O parto, porém, foi complicado. “Não havia espaço entre as vértebras, tomei 10 raquianestesias e ainda assim não pegou. Aí eu tomei a geral. A minha filha nasceu dormindo porque pegou a anestesia nela”, completa Fabíola. A bebê estave em risco, mas tudo terminou bem. Parte disso só foi possível devido à relação próxima dela com sua ginecologista, que foi devidamente orientada sobre as complicações que poderiam acontecer. “Como eu já fazia parte do grupo Nanismo Brasil, eu já tinha alguma bagagem. A ginecologista buscava as informações comigo, tirava todas as dúvidas comigo, ela procurou o conhecimento sobre nanismo para me atender, e isso é difícil hoje”, pontua Fabíola.

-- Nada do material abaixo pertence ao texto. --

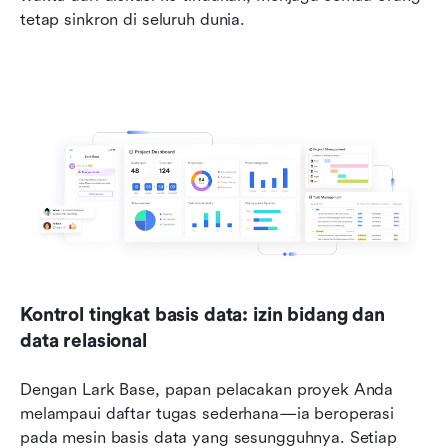
tetap sinkron di seluruh dunia.
Kontrol tingkat basis data: izin bidang dan 
data relasional
Dengan Lark Base, papan pelacakan proyek Anda 
melampaui daftar tugas sederhana—ia beroperasi 
pada mesin basis data yang sesungguhnya. Setiap 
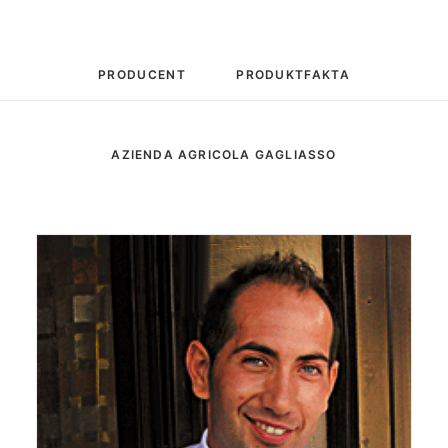
PRODUCENT
PRODUKTFAKTA
AZIENDA AGRICOLA GAGLIASSO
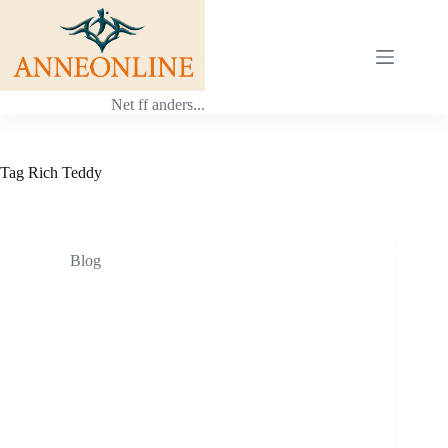
Ga
naar
de
inhoud
Net ff anders...
Tag
Rich Teddy
Blog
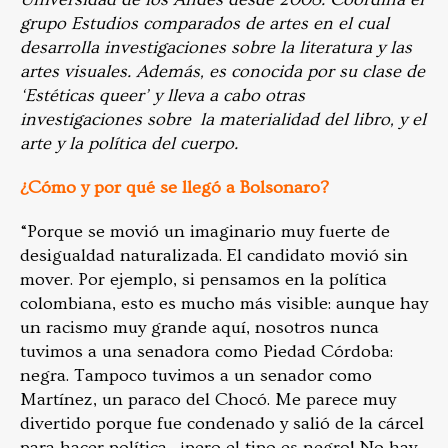
grupo Estudios comparados de artes en el cual
desarrolla investigaciones sobre la literatura y las
artes visuales. Además, es conocida por su clase de
‘Estéticas queer’ y lleva a cabo otras
investigaciones sobre la materialidad del libro, y el
arte y la política del cuerpo.
¿Cómo y por qué se llegó a Bolsonaro?
“Porque se movió un imaginario muy fuerte de
desigualdad naturalizada. El candidato movió sin
mover. Por ejemplo, si pensamos en la política
colombiana, esto es mucho más visible: aunque hay
un racismo muy grande aquí, nosotros nunca
tuvimos a una senadora como Piedad Córdoba:
negra. Tampoco tuvimos a un senador como
Martínez, un paraco del Chocó. Me parece muy
divertido porque fue condenado y salió de la cárcel
para hacer política…¡pero el tipo es negro! No hay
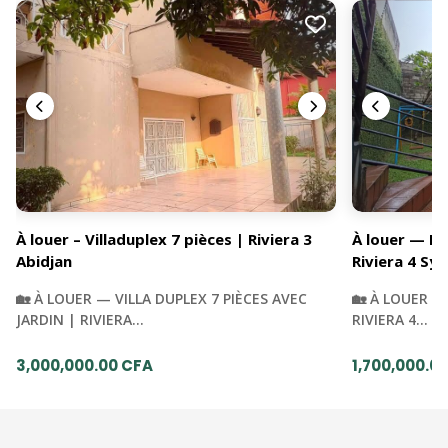
À louer – Villaduplex 7 pièces | Riviera 3
À louer — Du
Abidjan
Riviera 4 Syn
🏡 À LOUER — VILLA DUPLEX 7 PIÈCES AVEC
🏡 À LOUER —
JARDIN | RIVIERA…
RIVIERA 4…
3,000,000.00 CFA
1,700,000.0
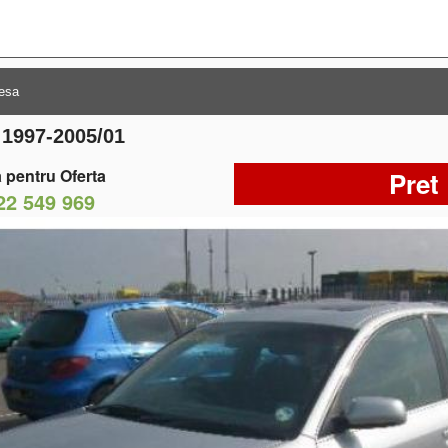
 1997-2005/01
 pentru Oferta
Pret
22 549 969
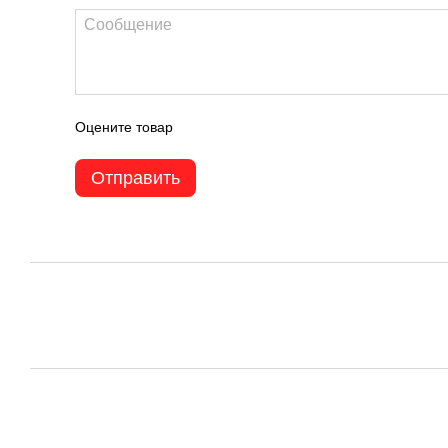
Оцените товар
Отправить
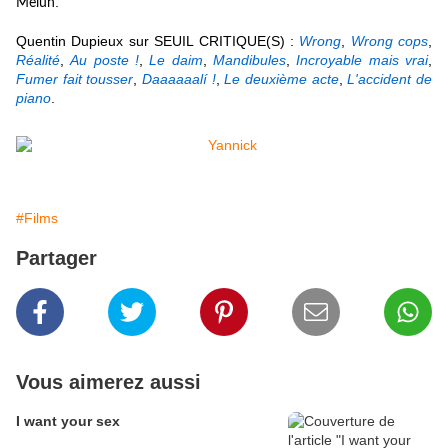
.
Melun
Quentin Dupieux sur SEUIL CRITIQUE(S) :
Wrong
,
Wrong cops
,
Réalité
,
Au poste !
,
Le daim
,
Mandibules
,
Incroyable mais vrai
,
Fumer fait tousser
,
Daaaaaalí !
,
Le deuxième acte
,
L'accident de
piano
.
#Films
Partager
Vous aimerez aussi
I want your sex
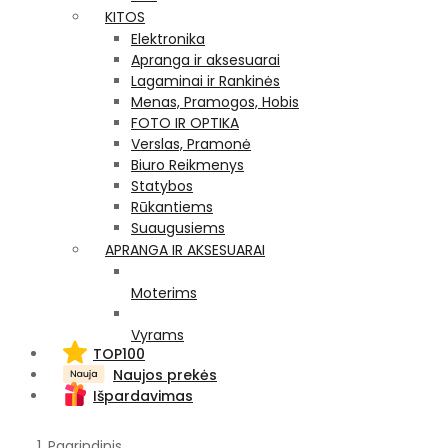
KITOS
Elektronika
Apranga ir aksesuarai
Lagaminai ir Rankinės
Menas, Pramogos, Hobis
FOTO IR OPTIKA
Verslas, Pramonė
Biuro Reikmenys
Statybos
Rūkantiems
Suaugusiems
APRANGA IR AKSESUARAI
Moterims
Vyrams
TOP100
Naujos prekės
Išpardavimas
Pagrindinis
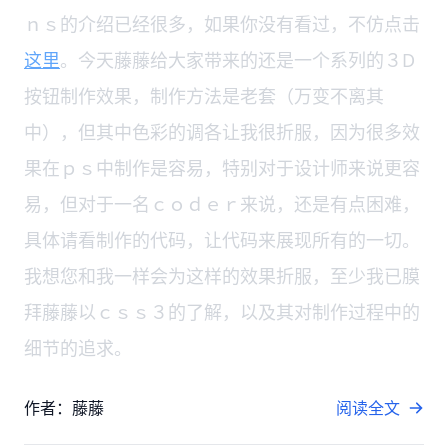
ｎｓ的介绍已经很多，如果你没有看过，不仿点击
这里
。今天藤藤给大家带来的还是一个系列的３D
按钮制作效果，制作方法是老套（万变不离其
中），但其中色彩的调各让我很折服，因为很多效
果在ｐｓ中制作是容易，特别对于设计师来说更容
易，但对于一名ｃｏｄｅｒ来说，还是有点困难，
具体请看制作的代码，让代码来展现所有的一切。
我想您和我一样会为这样的效果折服，至少我已膜
拜藤藤以ｃｓｓ３的了解，以及其对制作过程中的
细节的追求。
作者：藤藤
阅读全文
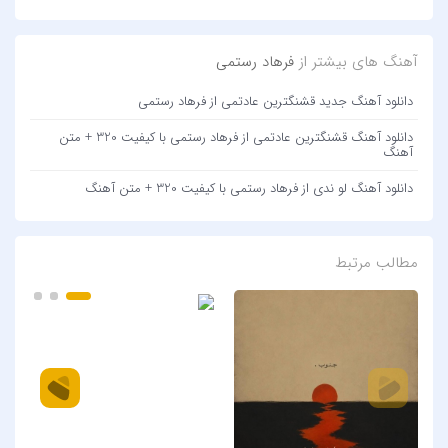
آهنگ های بیشتر از
فرهاد رستمی
دانلود آهنگ جدید قشنگترین عادتمی از فرهاد رستمی
دانلود آهنگ قشنگترین عادتمی از فرهاد رستمی با کیفیت 320 + متن
آهنگ
دانلود آهنگ لو ندی از فرهاد رستمی با کیفیت 320 + متن آهنگ
مطالب مرتبط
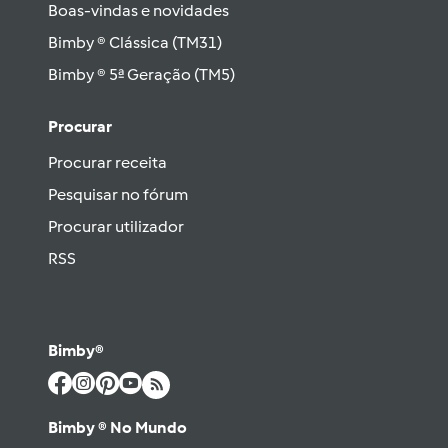
Boas-vindas e novidades
Bimby ® Clássica (TM31)
Bimby ® 5ª Geração (TM5)
Procurar
Procurar receita
Pesquisar no fórum
Procurar utilizador
RSS
Bimby®
Bimby ® No Mundo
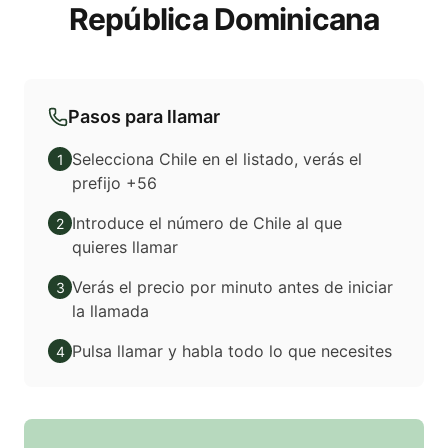
República Dominicana
Pasos para llamar
Selecciona Chile en el listado, verás el
1
prefijo +56
Introduce el número de Chile al que
2
quieres llamar
Verás el precio por minuto antes de iniciar
3
la llamada
Pulsa llamar y habla todo lo que necesites
4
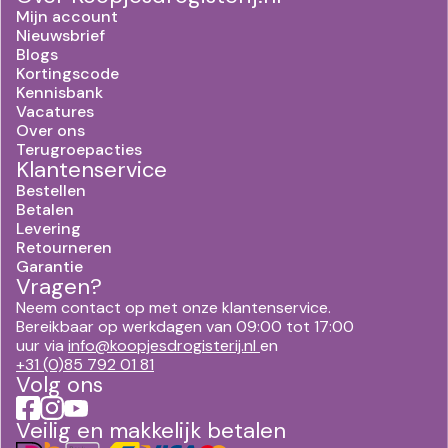
Mijn account
Nieuwsbrief
Blogs
Kortingscode
Kennisbank
Vacatures
Over ons
Terugroepacties
Klantenservice
Bestellen
Betalen
Levering
Retourneren
Garantie
Vragen?
Neem contact op met onze klantenservice.
Bereikbaar op werkdagen van 09:00 tot 17:00
uur via
info@koopjesdrogisterij.nl
en
+31 (0)85 792 01 81
Volg ons
Veilig en makkelijk betalen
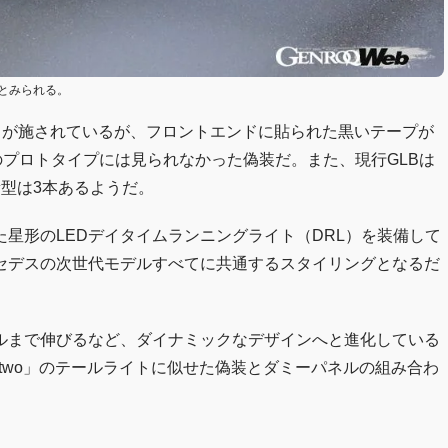
とみられる。
ジュが施されているが、フロントエンドに貼られた黒いテープが
のプロトタイプには見られなかった偽装だ。また、現行GLBは
型は3本あるようだ。
た星形のLEDデイタイムランニングライト（DRL）を装備して
セデスの次世代モデルすべてに共通するスタイリングとなるだ
ルまで伸びるなど、ダイナミックなデザインへと進化している
ortwo」のテールライトに似せた偽装とダミーパネルの組み合わ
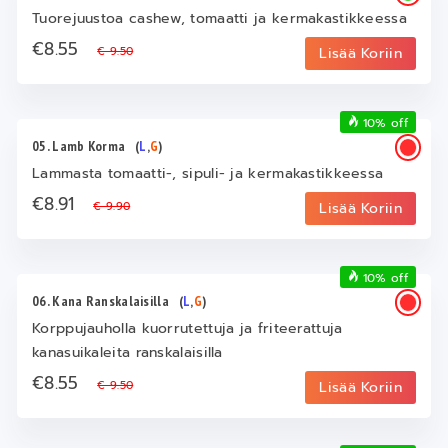
Tuorejuustoa cashew, tomaatti ja kermakastikkeessa
€8.55
€ 9.50
Lisää Koriin
10% off
05. Lamb Korma
(
L
,
G
)
Lammasta tomaatti-, sipuli- ja kermakastikkeessa
€8.91
€ 9.90
Lisää Koriin
10% off
06. Kana Ranskalaisilla
(
L
,
G
)
Korppujauholla kuorrutettuja ja friteerattuja
kanasuikaleita ranskalaisilla
€8.55
€ 9.50
Lisää Koriin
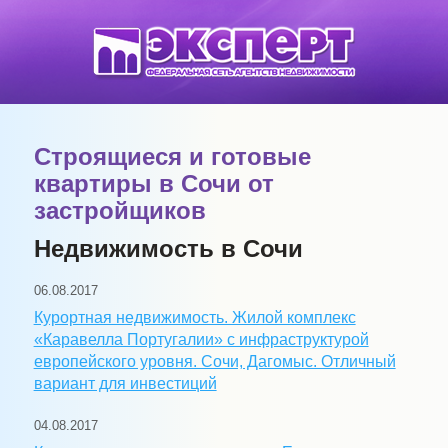
Строящиеся и готовые
квартиры в Сочи от
застройщиков
Недвижимость в Сочи
06.08.2017
Курортная недвижимость. Жилой комплекс
«Каравелла Португалии» с инфраструктурой
европейского уровня. Сочи, Дагомыс. Отличный
вариант для инвестиций
04.08.2017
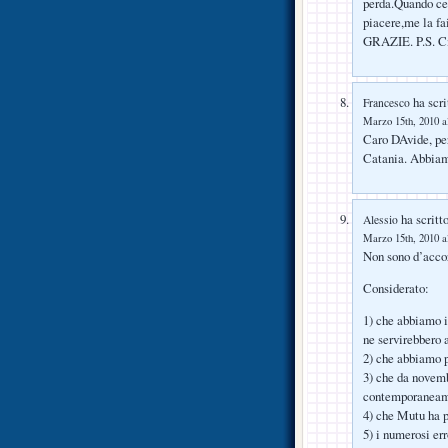
perda.Quando ce’
piacere,me la f
GRAZIE. P.S. Ci
ha scri
Francesco
Marzo 15th, 2010 a
Caro DAvide, per
Catania. Abbiam
ha scritto
Alessio
Marzo 15th, 2010 a
Non sono d’accor
Considerato:
1) che abbiamo i
ne servirebbero 
2) che abbiamo 
3) che da novemb
contemporaneam
4) che Mutu ha p
5) i numerosi err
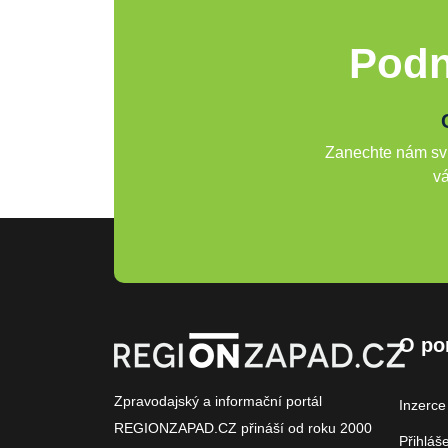
Podn
Zanechte nám svů
vá
O po
Zpravodajský a informační portál
Inzerce
REGIONZAPAD.CZ přináší od roku 2000
Přihláš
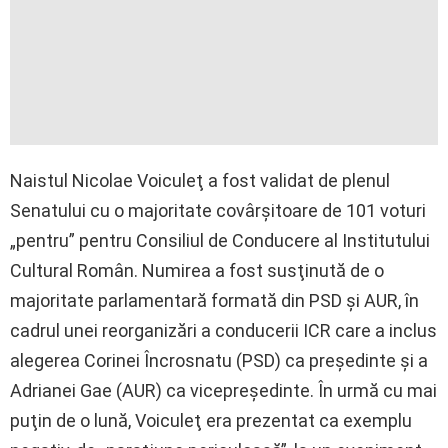
Naistul Nicolae Voiculeţ a fost validat de plenul
Senatului cu o majoritate covârşitoare de 101 voturi
„pentru” pentru Consiliul de Conducere al Institutului
Cultural Român. Numirea a fost susţinută de o
majoritate parlamentară formată din PSD şi AUR, în
cadrul unei reorganizări a conducerii ICR care a inclus
alegerea Corinei Încrosnatu (PSD) ca preşedinte şi a
Adrianei Gae (AUR) ca vicepreşedinte. În urmă cu mai
puţin de o lună, Voiculeţ era prezentat ca exemplu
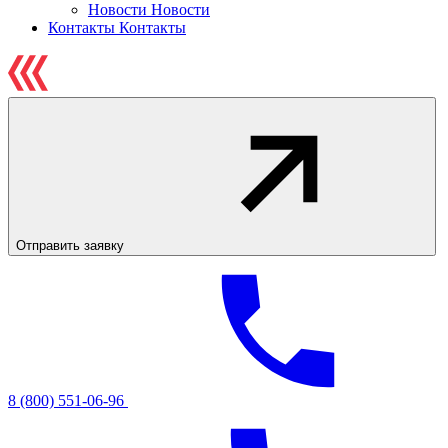
Новости
Новости
Контакты
Контакты
Отправить заявку
8 (800) 551-06-96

Fabíola e família (Foto: acervo pessoal)
As mães como Fabíola e Maria Thereza relatam histórias parecidas: o ônus de se informar e se inteirar de todos os fatos, dados e questões envolvendo o nanismo recaiu sobre elas, que criticam o desinteresse dos médicos. As mães frequentemente recorrem a redes de apoio como o Instituto Nacional de Nanismo, o grupo Somos Todos Gigantes e o projeto Nanismo Brasil, que contribuem para que outras mães não enfrentem as mesmas experiências negativas.
“A gente se depara com médicos que não têm o preparo [para lidar com o tema]. Hoje nós somos multiplicadores de informação para as famílias que estão chegando. Sempre que levo meus filhos ao médico, a gente faz um breve relato das comorbidades e agravos que eles podem ter e os médicos falam ‘você é bem informada'. A gente tem que se agarrar às informações para poder levar para as outras pessoas”, relata Maria Thereza. “A falta de interesse dos médicos é muito grande, muitas colegas têm dificuldades no parto porque o obstetra acha que é só abrir e tirar e não procura se informar sobre as peculiaridades do nanismo”, adiciona Fabíola.
“Nanismo é uma condição rara e, por isso, temos muita dificuldade de encontrar médicos que dominem o assunto. E também é difícil encontrar informações na literatura médica que compartilhem a experiência de determinados casos justamente por serem raros. Então, não faz parte da rotina de muitos especialistas que não trabalham com condições raras”, explica a Dra. Rayana. Ela orienta as mães a procurarem especialistas ou médicos com experiência, mas chama atenção da comunidade médica para que, ao se deparar com um caso de nanismo, deve ir além para realizar suas atribuições de forma eficiente. “É importante que o médico pesquise na literatura, procure se informar para entender quais as possíveis complicações para cada caso”, finaliza.